Fusion surgery is based on bony segments of the spine growing together. The biologic and biomechanical consideration of fusion surgery must be thoroughly understood to prevent pseudarthrosis. Three fundamental requirements are needed for bony fusion: a sufficient amount of osteogenic cells, an osteoconductive matrix that can act as a scaffold for new bone to form, and osteoinductive signals that promote bone formation. Along with that, it is imperative to have adequate blood supply to the fusion bed. Proper biomechanical stability also aids in limiting micromotion and strain to allow for bony fusion.
When there is a failure of fusion, or pseudarthrosis, it is due to an inadequacy of one or more of the requirements just listed. Patient-related factors and surgical technique play an important role as well. Thus, it is imperative to optimize all of those aspects to promote successful bony fusion.

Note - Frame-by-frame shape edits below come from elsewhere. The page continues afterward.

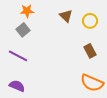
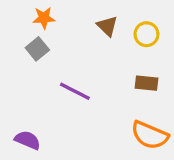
brown rectangle: (90, 51) -> (146, 83), turned -56
purple line: (18, 56) -> (75, 91), moved

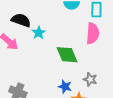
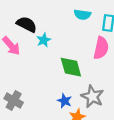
gray star: (90, 79) -> (92, 97), size x1.5

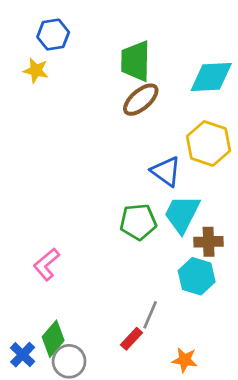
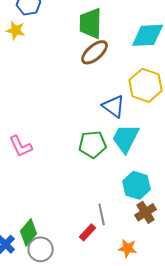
brown cross: (209, 242) -> (146, 212), moved, turned -30
pink L-shape: (46, 264) -> (21, 146), moved, turned -75
gray line: (150, 315) -> (102, 214), turned -35

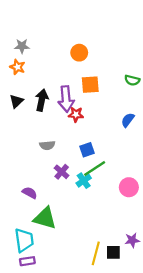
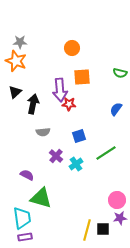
orange star: (17, 67) -> (16, 61), size x1.5
black arrow: (42, 100) -> (33, 104), moved
green line: (95, 168) -> (106, 153), moved
pink circle: (129, 187) -> (117, 200), moved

Vitamin D deficiency has been linked to longer time to fusion with higher rates of nonunion. Prevalence of vitamin D deficiency in patients undergoing spinal fusion is higher than the general population. Preoperative analysis of vitamin D levels with appropriate treatment may aid in successful fusion.
Postoperative use of nonsteroidal anti-inflammatory drugs and steroids has been linked to increased pseudarthrosis rates. Nonsteroidal antiinflammatory drugs inhibit osteogenic activity and, in turn, decrease fusion rates. Cyclooxygenase-2 inhibitors, such as celecoxib, have not caused a statistically significant increase in pseudarthrosis rates.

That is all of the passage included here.